There are three main areas: the entrance, where Rousell says that she wants people "to feel an immediate sense of impressiveness, without feeling intimidated", partly thanks to the sight-lines that allow diners to see all the way into the rest of the room; a restaurant and bar dominated by a long marble-fronted bar, where "the wizardry, the drama and the innovation" of the cooking and cocktail-making is on show: and a cosier dining space that can be partitioned off for private events. Each area sets the mood with elements such as lighting, materials and music levels- the bar is louder, somewhere you want to be on show, raise your voice and feel part of the buzz, while 1970's-inspired low banquettes encourage intimacy, for example.
Jolie's focus is on sensory-led design. Six years ago, when Rousell founded the studio, she says the interiors she was seeing "were incredibly aesthetically driven, without anyone thinking about how it feels to step into those spaces. I wanted to set up a research-based practice that really understood what makes a human decide how they feel in a space. With Kitten, we really had the opportunity to curate and design in a subliminal way things like how long we wanted people to stay in certain zones."

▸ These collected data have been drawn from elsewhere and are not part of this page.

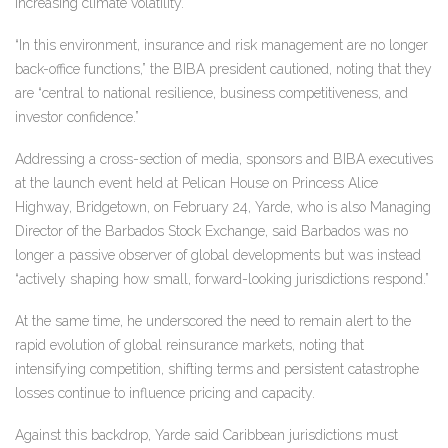
increasing climate volatility.
“In this environment, insurance and risk management are no longer
back-office functions,” the BIBA president cautioned, noting that they
are “central to national resilience, business competitiveness, and
investor confidence.”
Addressing a cross-section of media, sponsors and BIBA executives
at the launch event held at Pelican House on Princess Alice
Highway, Bridgetown, on February 24, Yarde, who is also Managing
Director of the Barbados Stock Exchange, said Barbados was no
longer a passive observer of global developments but was instead
“actively shaping how small, forward-looking jurisdictions respond.”
At the same time, he underscored the need to remain alert to the
rapid evolution of global reinsurance markets, noting that
intensifying competition, shifting terms and persistent catastrophe
losses continue to influence pricing and capacity.
Against this backdrop, Yarde said Caribbean jurisdictions must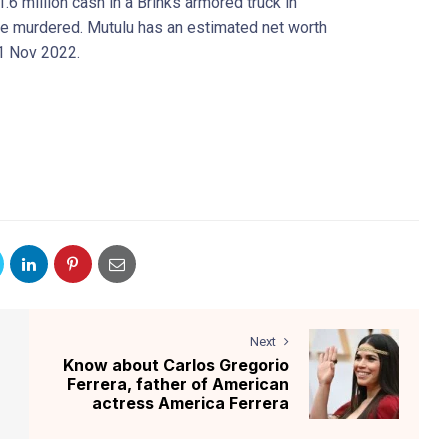
.6 million cash in a Brinks armored truck in
re murdered. Mutulu has an estimated net worth
11 Nov 2022.
Next
Know about Carlos Gregorio
Ferrera, father of American
actress America Ferrera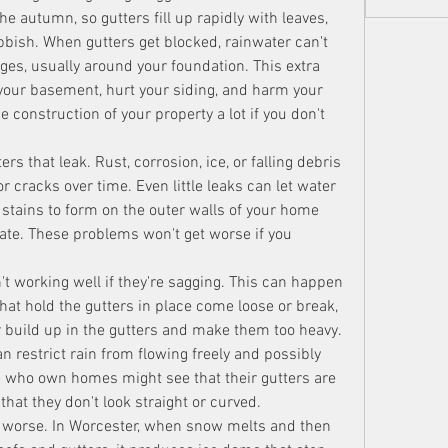
the autumn, so gutters fill up rapidly with leaves, 
bbish. When gutters get blocked, rainwater can't 
ges, usually around your foundation. This extra 
your basement, hurt your siding, and harm your 
 construction of your property a lot if you don't 
 that leak. Rust, corrosion, ice, or falling debris 
 cracks over time. Even little leaks can let water 
tains to form on the outer walls of your home 
ate. These problems won't get worse if you 
n't working well if they're sagging. This can happen 
at hold the gutters in place come loose or break, 
build up in the gutters and make them too heavy. 
an restrict rain from flowing freely and possibly 
le who own homes might see that their gutters are 
that they don't look straight or curved.
worse. In Worcester, when snow melts and then 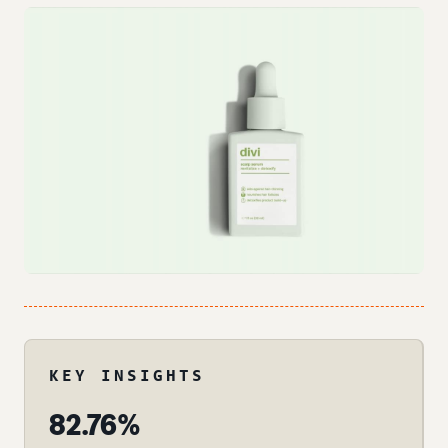
KEY INSIGHTS
82.76%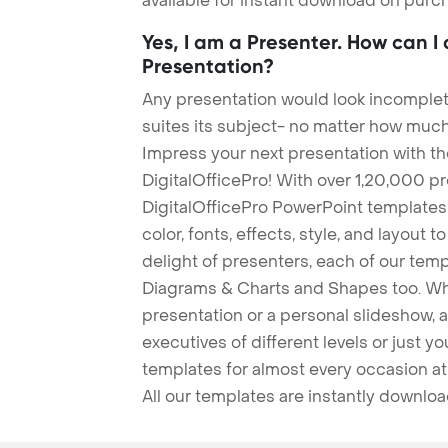
available for instant download on purc
Yes, I am a Presenter. How can I
Presentation?
Any presentation would look incomplete
suites its subject- no matter how much
Impress your next presentation with 
DigitalOfficePro! With over 1,20,000 p
DigitalOfficePro PowerPoint templates
color, fonts, effects, style, and layout 
delight of presenters, each of our tem
Diagrams & Charts and Shapes too. Whe
presentation or a personal slideshow, 
executives of different levels or just yo
templates for almost every occasion at
All our templates are instantly downlo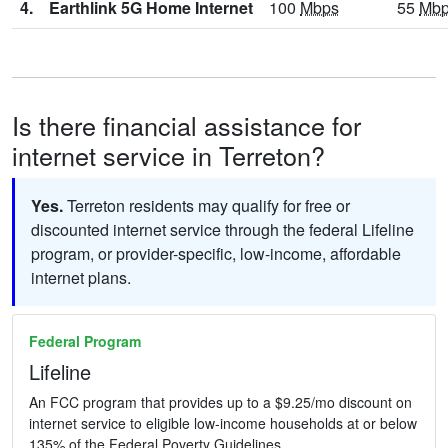
4.
Earthlink 5G Home Internet
100
Mbps
55
Mb
Is there financial assistance for
internet service in Terreton?
Yes.
Terreton residents may qualify for free or
discounted internet service through the federal Lifeline
program, or provider-specific, low-income, affordable
internet plans.
Federal Program
Lifeline
An FCC program that provides up to a $9.25/mo discount on
internet service to eligible low-income households at or below
135% of the Federal Poverty Guidelines.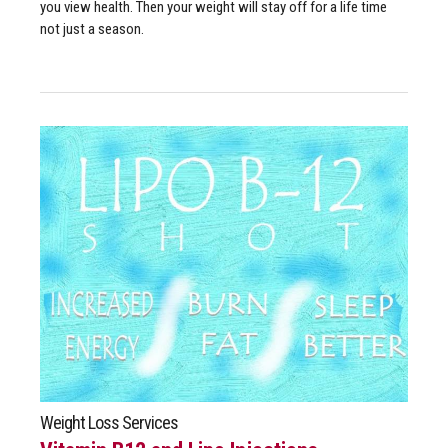
you view health. Then your weight will stay off for a life time
not just a season.
Weight Loss Services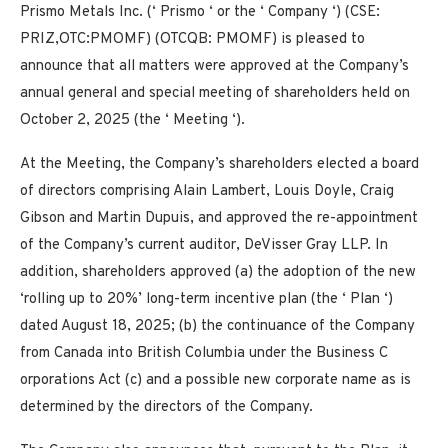
Prismo Metals Inc. (‘ Prismo ‘ or the ‘ Company ‘) (CSE:
PRIZ,OTC:PMOMF) (OTCQB: PMOMF) is pleased to
announce that all matters were approved at the Company’s
annual general and special meeting of shareholders held on
October 2, 2025 (the ‘ Meeting ‘).
At the Meeting, the Company’s shareholders elected a board
of directors comprising Alain Lambert, Louis Doyle, Craig
Gibson and Martin Dupuis, and approved the re-appointment
of the Company’s current auditor, DeVisser Gray LLP. In
addition, shareholders approved (a) the adoption of the new
‘rolling up to 20%’ long-term incentive plan (the ‘
Plan
‘)
dated August 18, 2025; (b) the continuance of the Company
from Canada into British Columbia under the
Business C
orporations Act
(c) and a possible new corporate name as is
determined by the directors of the Company.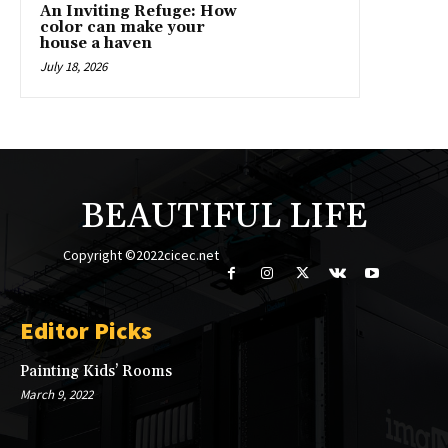
An Inviting Refuge: How
color can make your
house a haven
July 18, 2026
BEAUTIFUL LIFE
Copyright ©2022cicec.net
Editor Picks
Painting Kids’ Rooms
March 9, 2022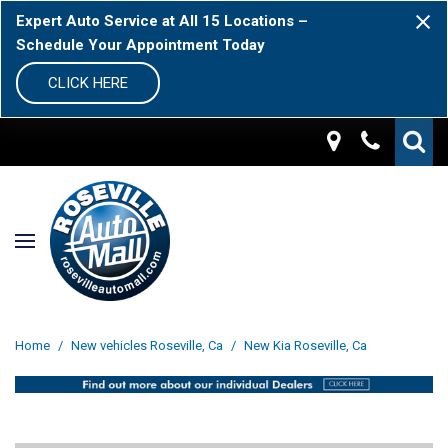
Expert Auto Service at All 15 Locations –
Schedule Your Appointment Today
CLICK HERE
Home
/
New vehicles Roseville, Ca
/
New Kia Roseville, Ca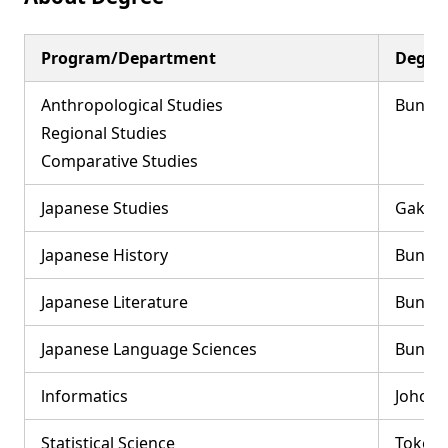
Program/Department
Degree
Anthropological Studies
Bungak
Regional Studies
Comparative Studies
Japanese Studies
Gakuju
Japanese History
Bungak
Japanese Literature
Bunga
Japanese Language Sciences
Bungak
lnformatics
Johoga
Statistical Science
Tokeik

Rousell says she didn't want to give too many nods to Japanese design (although there is a soaring wall of chunky bamboo as well as a giant cloud-pruned faux-tree), partly out of longevity considerations - hospitality spaces may need to flex every few years if the food concept changes. This desire for sustainability is reflected in the individual products specified, too, from the wall coverings that use water-based inks to the solid-surface bar top that incorporates waste materials: "We're not going to promote a culture of ripping it out and redoing it in five years' time," says Rousell.